魔石により足の再構築が終わり、エリシアは立ち上がろうと全身に力を込める。だが、強い愛憎と執着心の込められたサーベルの刃が傷口の再生を阻害し、焼けるような激痛を与えた。
まるで誰もを救い、愛したいというエリシアの想いを否定するように突き立てられた刃がその肉体を傷付ける。
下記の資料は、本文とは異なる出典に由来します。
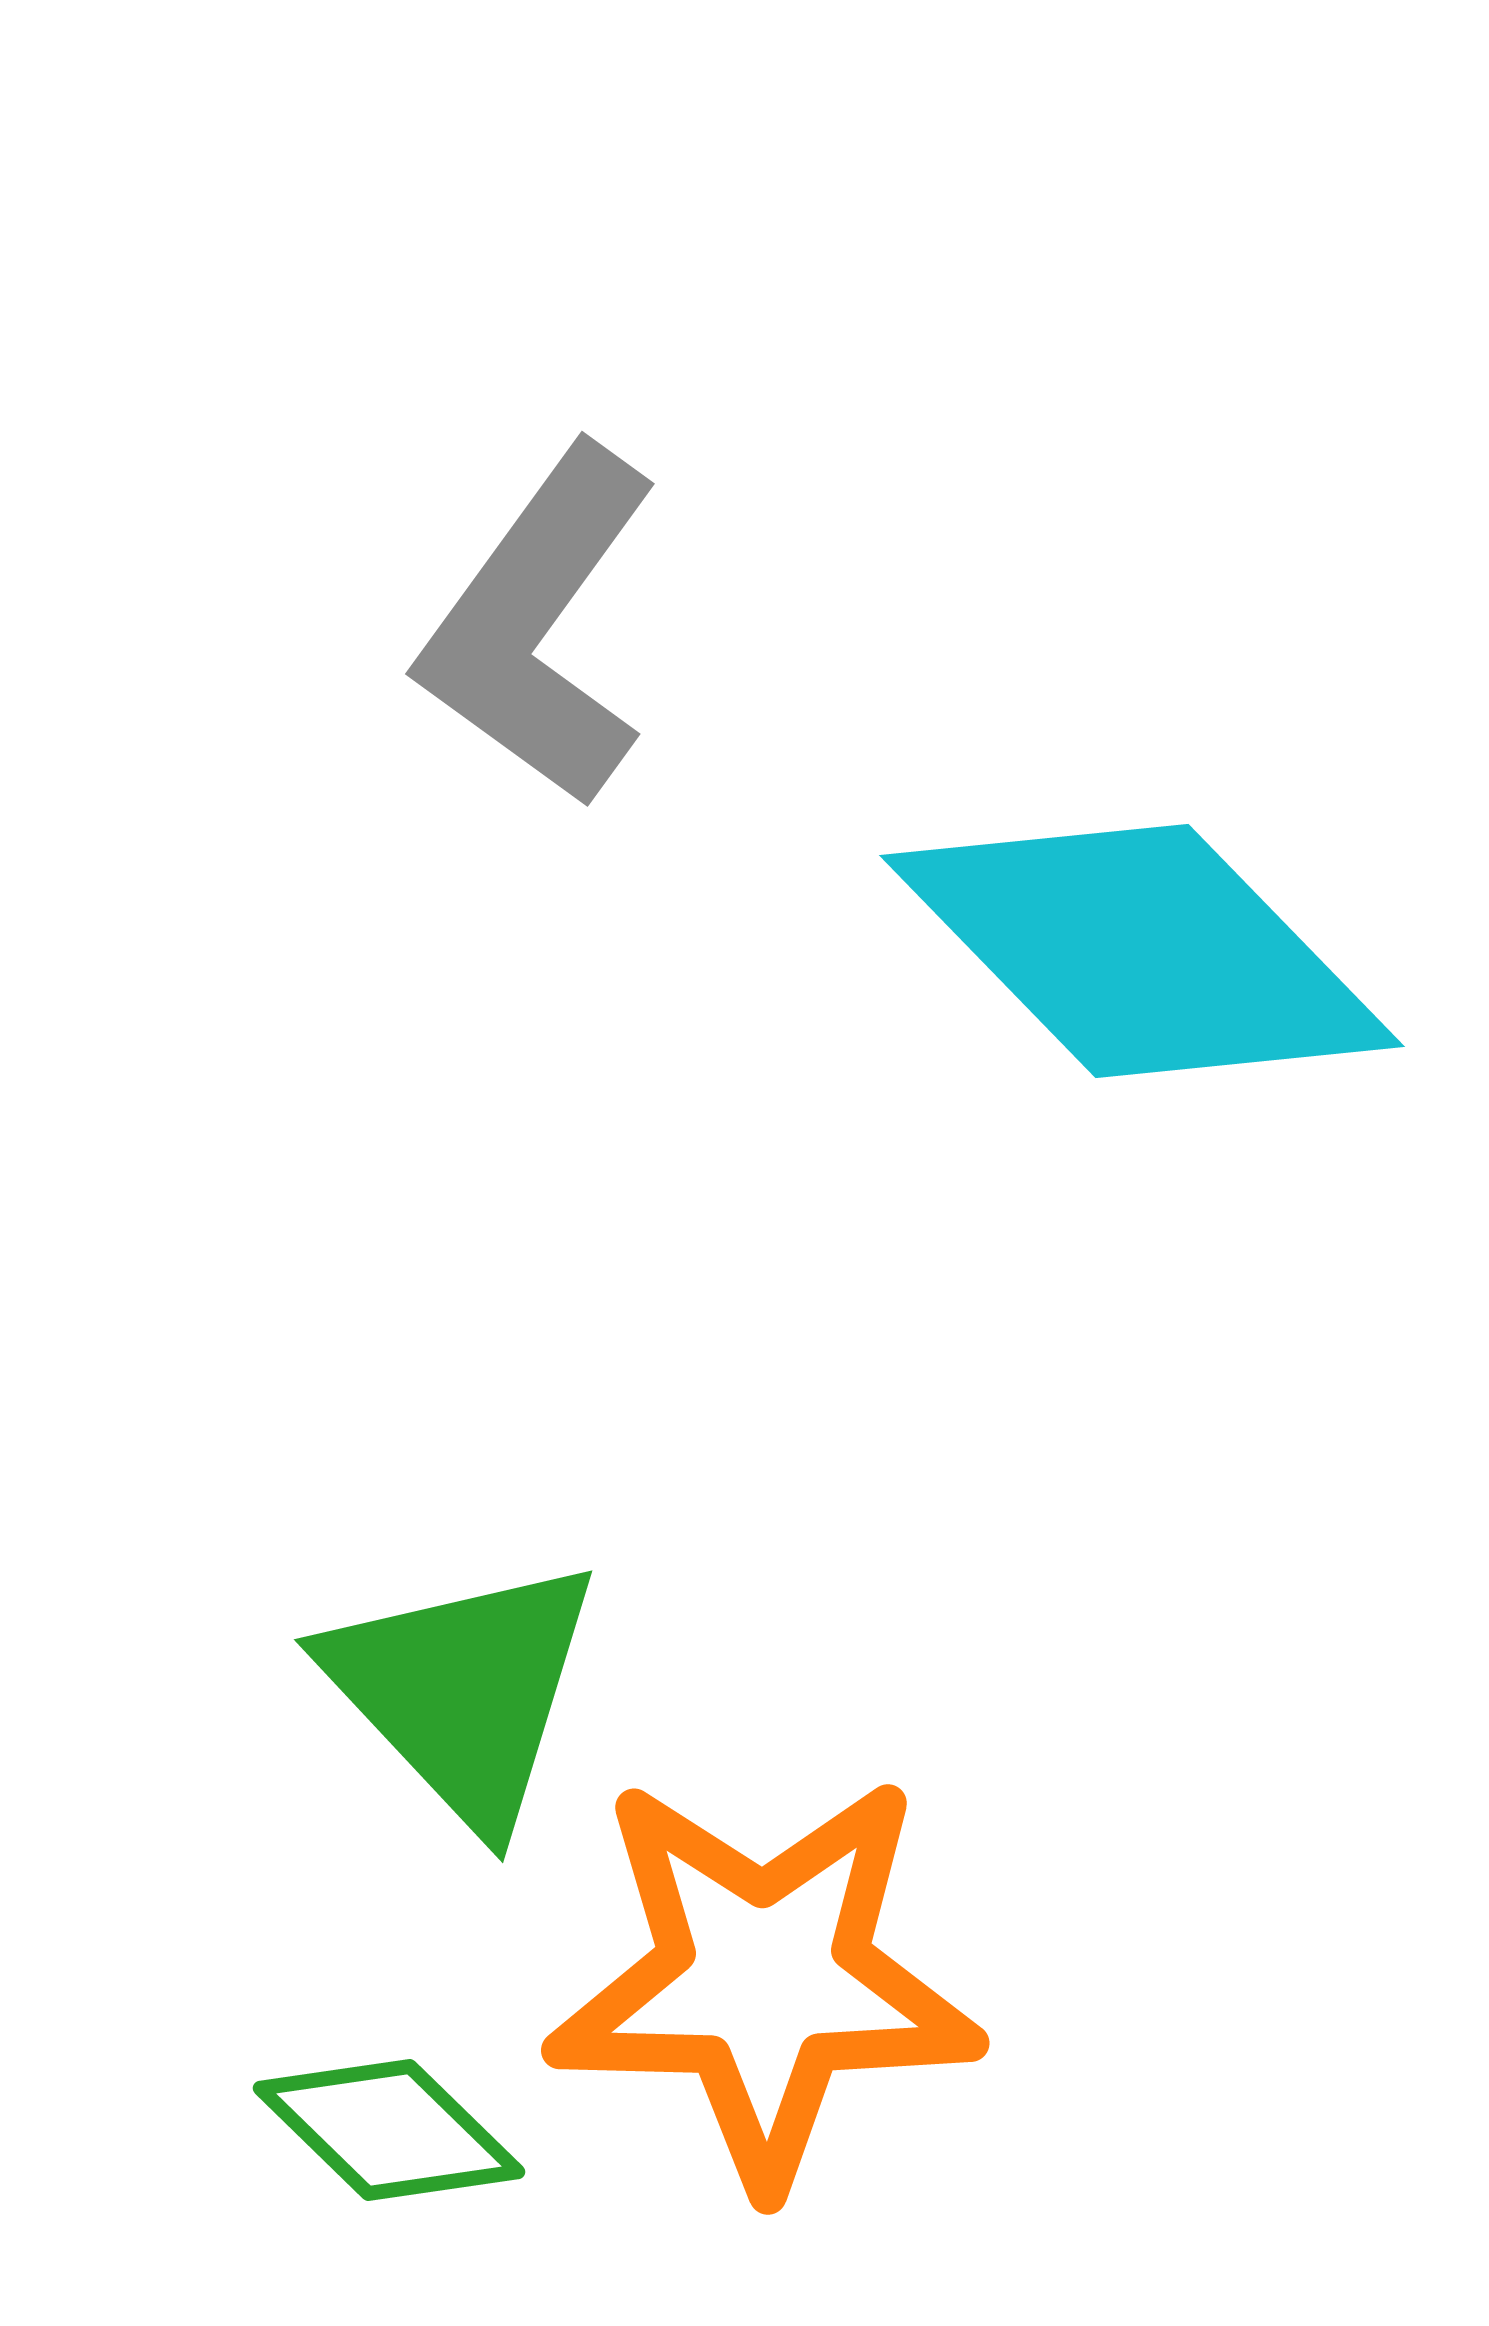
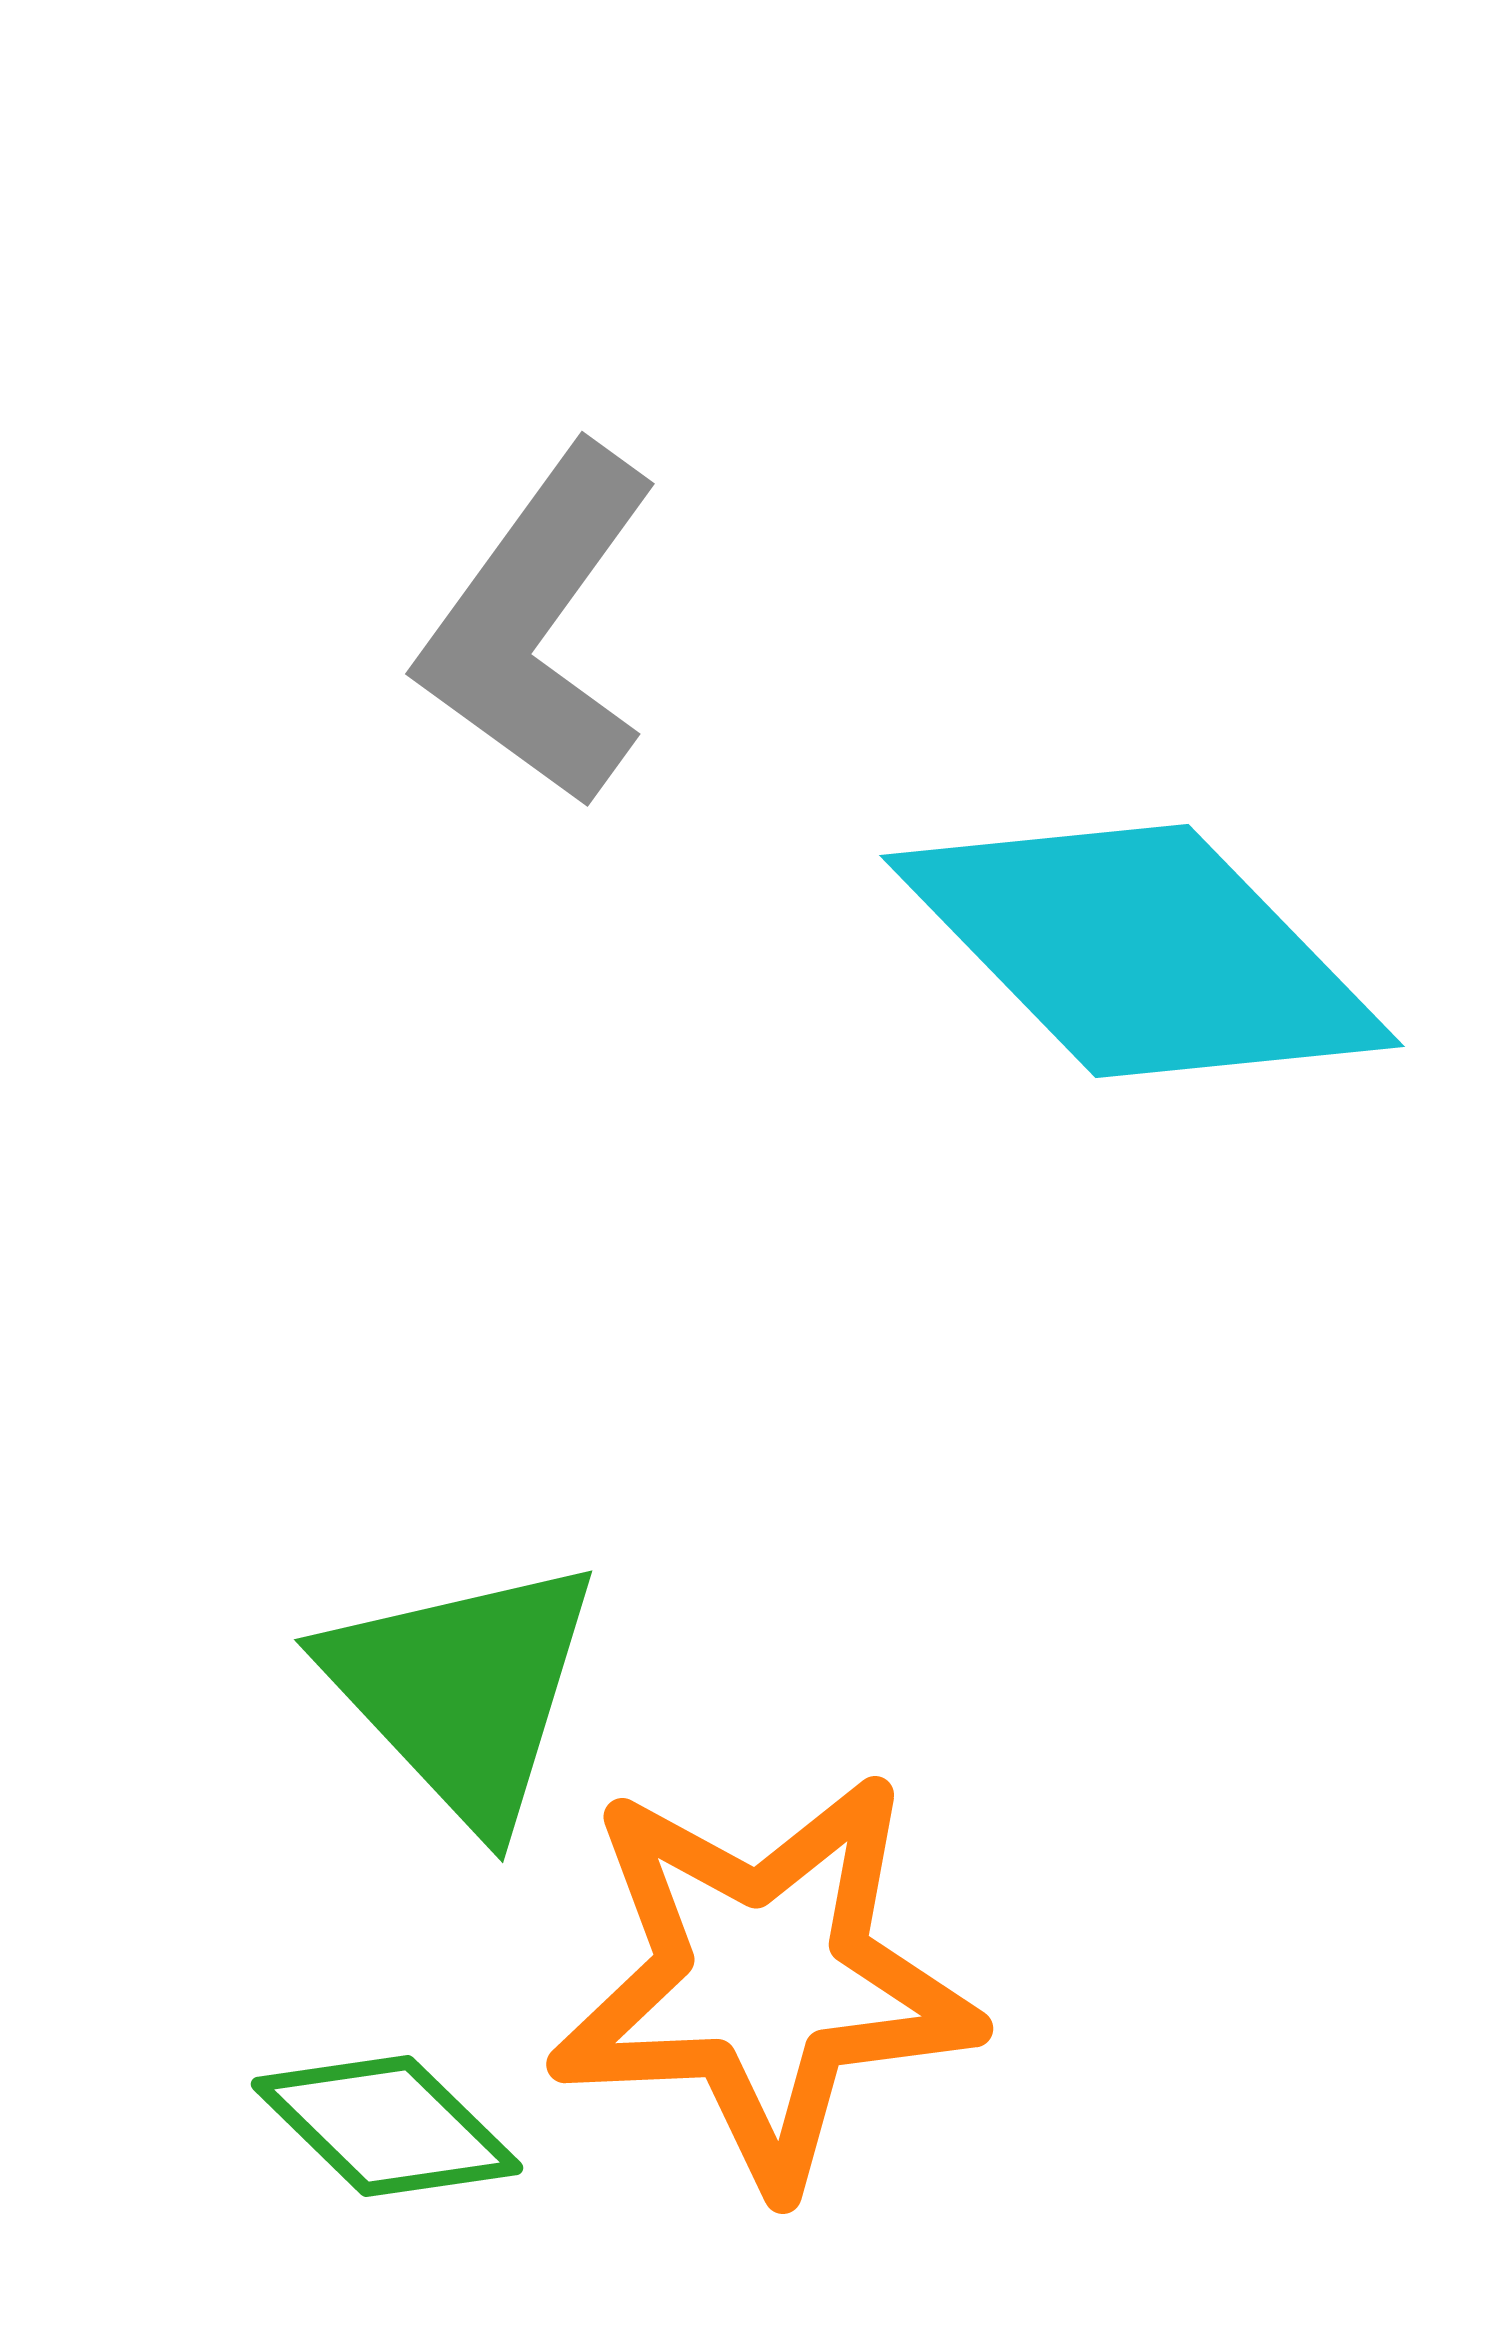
orange star: rotated 4 degrees counterclockwise
green diamond: moved 2 px left, 4 px up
「……そこで見ていろ、これからあの女の首を切断する……」
「やめ、ろ!!やめろ、やめろ、やめろ!!……」
「……やめない……絶対に私はやめない……」
「何で!!やめてよ、私が好きならやめてよ!!愛してるんでしょ!?私の事が好きなんでしょ!?……だったら、私が嫌なことなんて……しないでよ……」
「……お前は本当に……身勝手だな……」
掠れた声で失望を露わにし、女は腰に刺さるダガーナイフを引き抜くとその鈍く輝く刃先を相手へ向けて問いかけた。
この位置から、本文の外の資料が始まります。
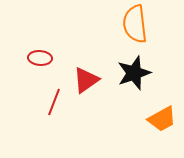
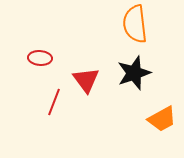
red triangle: rotated 32 degrees counterclockwise
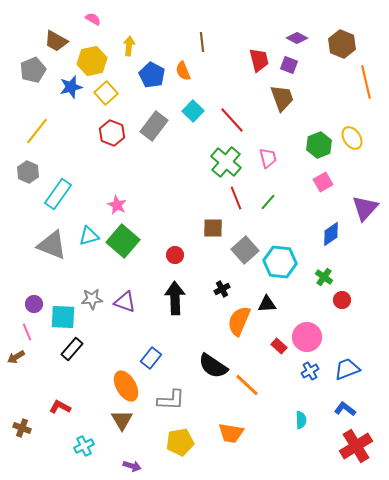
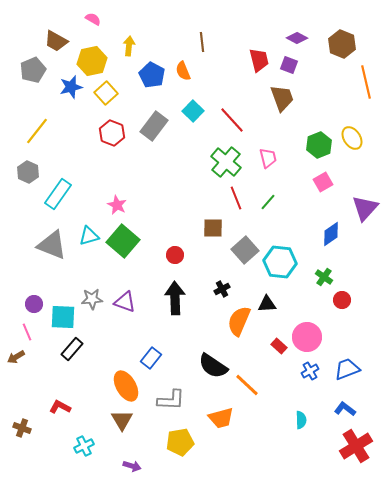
orange trapezoid at (231, 433): moved 10 px left, 15 px up; rotated 24 degrees counterclockwise
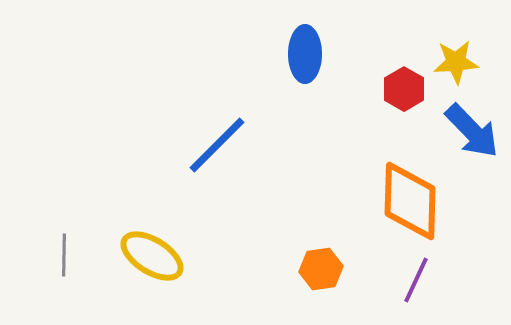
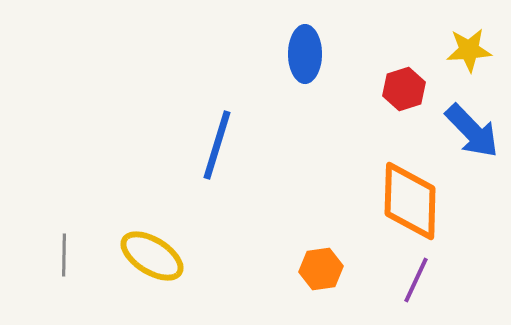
yellow star: moved 13 px right, 12 px up
red hexagon: rotated 12 degrees clockwise
blue line: rotated 28 degrees counterclockwise
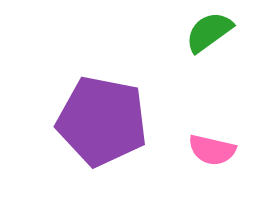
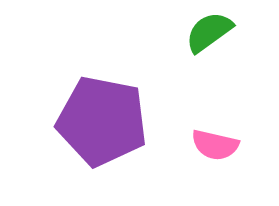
pink semicircle: moved 3 px right, 5 px up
「……お前はさっき、自分を好きで居てくれる人を全員守る事の何が悪いと聞いたな……。なら、私からも聞きたい……」
「レオ、ナ”ァァァァァッ!!……」
「そんなお前の愛情を私だけのものにしようとして何が悪い?……愛を振り撒くだけのお前には理解できないだろうし、分からないだろうな……愛される方の気持ちなど……」
「……なに、言ってんのよ!……私は……!」
「お前は誰にでも真っすぐな愛を向ける……助けたいと思った者を助け、寄り添いたい者の心へ入り込む……。やがて、全てをお前に満たされた者達は更に多くを満たして欲しいとお前へ縋りつくようになるんだ……。私やジャンのようにな……」
「……わたし、は……そんな、つもりじゃ……!」
「そうやって自覚もないまま人を溺れさせ、何が起きた?……ジャンには勇気を与えたが、私には何を与えた?……今の、この私を見れば分かるだろう……」
言葉を詰まらせるエリシアの頬に手を添えると、レオナは……目の前の愛おしい人へ胸に渦巻く将来への悲観と愛憎を一気に吐き出した。
「お前は呪いを私に与えた!!こんなものは愛ではない、呪いだ!!私を縛り付け、四肢を拘束する鎖だ!!お前の興味がいつか別の相手へ移ってしまう恐怖に震えながらこのまま過ごせと言うのか!?向けられる愛が私一人のものではないと自覚しながら抱かれ続けろと言うのか!?……他の誰かに現を抜かすお前に、キスしろと……そう言うのか!?……」
涙を頬に伝わせながらそう叫ぶ魔女の叫びは、エリシア・スタンズという虚構を通して生きてきた佐渡明日香という女へ……その歪みを突き付ける。
「……ち、ちが……ちが、う……わたし……」
「……だから、もう……要らないんだ。アレッサも、その女も……この国も、どうでもいい!他の人間がどうなろうと知った事ではない!……私はただ……一人の女としてお前に愛されたいだけなんだ……」
「……ま、待って……ちがう、ちがう、ちがう、ちがうっ!!そんなつもりじゃないの!!私、貴女を真剣に……」
「……さあ、何もかも終わらせよう……そして、今度は私だけを見て……?」
唇の端を吊り上げ、魔女は渦巻く様々な感情を宿した泣き笑いを浮かべながら青白い顔で僅かに呼吸を繰り返す王子の元へ歩み寄る。
そして、倒れ込んだその髪を掴み上げ……首を持ち上げた。
エリシアは必死に手を伸ばしながら、今度は先程とは違い自分自身が相手へ縋るように……懇願の言葉を繰り返す。
「やめ、て……やめてぇぇぇっ……お願い、お願い……だから……」
「……見ていてくれ、エリシア……これが私が……お前に捧げる……愛情だ……」
「……ちゃんと、ちゃんと!……貴女だけ、見るから!……もう、誰にも……誰にも……貴女以外に恋なんてしないから!……」
「……もっと早く……その言葉を聞きたかった……」
顔を俯かせたレオナ・ハミングバードのそんな声と共に、鈍く湿り気を帯びた繊維の破断音と大量の血液と共に吐き出されるジャン・フィリップス・コルセアのくぐもった声が響き渡った。